Submitted by on Sep 26, 2011 – 4:19 am

The distinctive qualities of Riccardo Muti’s genius as a conductor, above all a lyrical sensibility cultivated through decades in the opera house, will shape his tenure as music director of the Chicago Symphony. 

By Lawrence B. Johnson

Riccardo Muti, music director of the Chicago Symphony Orchestra

With Riccardo Muti now into his second season as music director of the Chicago Symphony Orchestra, there can be little doubt as to what the 70-year-old conductor has brought to the CSO, or how maestro and musicians will get on together.

Last week’s season opener delivered a thrilling Tchaikovsky Fifth Symphony — impassioned, luxurious and refined — that spoke volumes about Muti as conductor and musician. Here was one of the most familiar works in the repertoire made astonishingly new. The season ahead is likely to hold many such rediscoveries.

It isn’t every conductor who instills genuine excitement at the very prospect of revisiting music you’ve heard a thousand times. But there’s good reason to anticipate Muti’s perspective on the likes of Mendelssohn’s “Italian” Symphony next week, Orff’s “Carmina Burana” in January, Franck’s Symphony in D minor and Schubert’s “Great” C Major Symphony in February, Brahms’ Symphony No. 2 in March and Beethoven’s Fifth Symphony in June.

Familiar made fresh

Muti is always surprising, always re-imagining the familiar and making it new. He sees deep into the inner workings of a score, where the secrets of creative greatness usually lie. Musical genius, whether in composition or interpretation, is in the details, and that is where Muti separates himself from many another accomplished and admired conductor. He connects the dots with the flair and daring of poet and dramatist in one.

He is also capable of delivering the big dramatic gesture, as in the grand peroration that crowned his Tchaikovsky or the macabre frenzy with which he capped off Berlioz’s “Symphonie Fantastique” last season. Essentially, every one of Muti’s performances is an operatic experience, words or no.

And therein lies the key to what makes this conductor so engaging, so illuminating. It’s not entirely about insights honed in front of symphony orchestras. Muti comes to the concert hall with an old-school advantage. He follows in the footsteps of Arturo Toscanini, Otto Klemperer, Bruno Walter, and certainly Gustav Mahler, as a product of the opera house.

Lyric line, dramatic arc

Time was when the upward path of every important conductor could be traced back to the opera  pit, where the singing line is preeminent and musical balances have to be adjusted and readjusted across an elaborately woven fabric of instruments and voices. Muti stands in that tradition; indeed, he enjoys general esteem as one of the world’s most distinguished opera conductors.

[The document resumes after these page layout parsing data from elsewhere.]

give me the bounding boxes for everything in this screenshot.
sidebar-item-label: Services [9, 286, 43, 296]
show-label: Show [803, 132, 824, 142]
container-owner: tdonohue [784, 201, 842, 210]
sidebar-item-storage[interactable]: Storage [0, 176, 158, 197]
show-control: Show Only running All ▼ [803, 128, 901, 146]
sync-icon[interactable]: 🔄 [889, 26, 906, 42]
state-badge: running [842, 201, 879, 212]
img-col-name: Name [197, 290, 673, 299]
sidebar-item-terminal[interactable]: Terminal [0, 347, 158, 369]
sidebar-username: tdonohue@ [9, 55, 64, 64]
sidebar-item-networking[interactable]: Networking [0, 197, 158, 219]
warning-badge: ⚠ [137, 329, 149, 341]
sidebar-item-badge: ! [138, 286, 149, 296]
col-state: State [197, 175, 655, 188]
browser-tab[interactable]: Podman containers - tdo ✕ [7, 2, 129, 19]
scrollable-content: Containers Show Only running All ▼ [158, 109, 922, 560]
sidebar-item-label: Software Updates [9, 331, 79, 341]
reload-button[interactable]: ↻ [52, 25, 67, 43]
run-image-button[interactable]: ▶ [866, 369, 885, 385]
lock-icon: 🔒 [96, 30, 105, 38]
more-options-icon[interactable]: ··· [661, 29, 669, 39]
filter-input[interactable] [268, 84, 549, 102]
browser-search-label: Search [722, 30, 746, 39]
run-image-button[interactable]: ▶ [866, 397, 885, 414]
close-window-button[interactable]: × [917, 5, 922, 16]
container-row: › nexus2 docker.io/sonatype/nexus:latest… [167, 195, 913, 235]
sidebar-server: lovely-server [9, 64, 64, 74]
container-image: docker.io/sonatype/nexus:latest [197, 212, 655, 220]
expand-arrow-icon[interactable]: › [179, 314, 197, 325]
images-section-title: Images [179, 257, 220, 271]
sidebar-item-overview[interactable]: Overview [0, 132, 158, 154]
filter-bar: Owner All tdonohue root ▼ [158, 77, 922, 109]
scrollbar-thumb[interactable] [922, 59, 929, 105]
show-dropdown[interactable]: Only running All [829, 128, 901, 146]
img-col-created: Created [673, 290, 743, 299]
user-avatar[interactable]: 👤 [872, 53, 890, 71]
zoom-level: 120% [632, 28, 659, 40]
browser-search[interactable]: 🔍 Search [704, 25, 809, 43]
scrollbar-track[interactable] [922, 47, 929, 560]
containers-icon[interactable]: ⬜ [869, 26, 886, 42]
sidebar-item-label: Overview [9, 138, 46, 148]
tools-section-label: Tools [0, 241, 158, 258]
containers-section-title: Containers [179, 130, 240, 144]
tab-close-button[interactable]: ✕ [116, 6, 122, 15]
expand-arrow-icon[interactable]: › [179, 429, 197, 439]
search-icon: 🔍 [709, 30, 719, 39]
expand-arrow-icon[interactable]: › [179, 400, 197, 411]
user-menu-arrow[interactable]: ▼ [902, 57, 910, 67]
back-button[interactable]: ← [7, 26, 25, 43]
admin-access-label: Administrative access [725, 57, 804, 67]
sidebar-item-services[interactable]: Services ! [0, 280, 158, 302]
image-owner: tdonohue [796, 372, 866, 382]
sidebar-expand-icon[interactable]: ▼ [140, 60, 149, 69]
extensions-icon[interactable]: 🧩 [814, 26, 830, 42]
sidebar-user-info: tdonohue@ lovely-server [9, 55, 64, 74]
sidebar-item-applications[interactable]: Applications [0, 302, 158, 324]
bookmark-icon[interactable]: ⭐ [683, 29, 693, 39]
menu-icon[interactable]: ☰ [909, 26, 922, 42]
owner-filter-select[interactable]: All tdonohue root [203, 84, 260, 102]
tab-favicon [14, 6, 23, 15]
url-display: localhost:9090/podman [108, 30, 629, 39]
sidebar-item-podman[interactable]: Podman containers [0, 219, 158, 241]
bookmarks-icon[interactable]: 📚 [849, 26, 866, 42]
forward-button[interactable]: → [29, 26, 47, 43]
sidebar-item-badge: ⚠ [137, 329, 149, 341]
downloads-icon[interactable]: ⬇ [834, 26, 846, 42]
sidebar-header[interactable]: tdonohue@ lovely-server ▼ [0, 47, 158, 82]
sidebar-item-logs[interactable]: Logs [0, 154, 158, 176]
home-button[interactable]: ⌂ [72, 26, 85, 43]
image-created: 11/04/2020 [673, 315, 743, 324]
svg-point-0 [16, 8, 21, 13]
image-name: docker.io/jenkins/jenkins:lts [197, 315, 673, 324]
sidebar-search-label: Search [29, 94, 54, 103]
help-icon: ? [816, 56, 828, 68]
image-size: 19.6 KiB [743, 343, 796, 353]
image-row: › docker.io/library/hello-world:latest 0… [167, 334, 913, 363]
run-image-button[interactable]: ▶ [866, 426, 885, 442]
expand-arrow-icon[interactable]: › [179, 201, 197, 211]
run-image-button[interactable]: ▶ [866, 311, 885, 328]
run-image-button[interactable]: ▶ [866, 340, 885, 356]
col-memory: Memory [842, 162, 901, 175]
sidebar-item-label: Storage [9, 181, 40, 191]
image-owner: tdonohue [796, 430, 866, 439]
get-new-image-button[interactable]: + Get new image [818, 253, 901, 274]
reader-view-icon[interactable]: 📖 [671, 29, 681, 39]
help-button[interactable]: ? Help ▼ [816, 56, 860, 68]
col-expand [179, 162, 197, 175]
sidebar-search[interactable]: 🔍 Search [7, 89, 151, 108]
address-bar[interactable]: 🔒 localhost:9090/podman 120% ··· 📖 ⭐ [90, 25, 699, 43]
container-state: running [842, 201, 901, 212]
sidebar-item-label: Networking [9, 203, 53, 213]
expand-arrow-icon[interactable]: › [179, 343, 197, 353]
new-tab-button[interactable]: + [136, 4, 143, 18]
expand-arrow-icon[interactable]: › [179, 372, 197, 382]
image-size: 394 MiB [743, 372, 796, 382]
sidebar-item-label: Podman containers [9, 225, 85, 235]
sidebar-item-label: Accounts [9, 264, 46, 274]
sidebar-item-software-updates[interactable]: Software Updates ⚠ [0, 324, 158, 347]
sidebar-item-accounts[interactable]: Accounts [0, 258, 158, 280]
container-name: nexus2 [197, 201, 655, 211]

One could point back to the CSO’s splendid concert performances of Verdi’s “Otello” under Muti last spring at Orchestra Hall, and subsequently at Carnegie Hall in New York , as evidence of the conductor’s particular operatic gifts. But no less reflective of that mastery – his sense of line, voicing, narrative structure, rhythmic inflection –  was last week’s Tchaikovsky Fifth, or indeed Muti’s program early last season of Mozart and Haydn symphonies.

Not surprisingly, Muti the opera conductor has a natural penchant for programing vocal works in the concert hall. This season will bring the Cherubini Requiem, Shostakovich’s “Suite on Verses of Michelangelo Buonarroti” and Schoenberg’s “Kol Nidre.”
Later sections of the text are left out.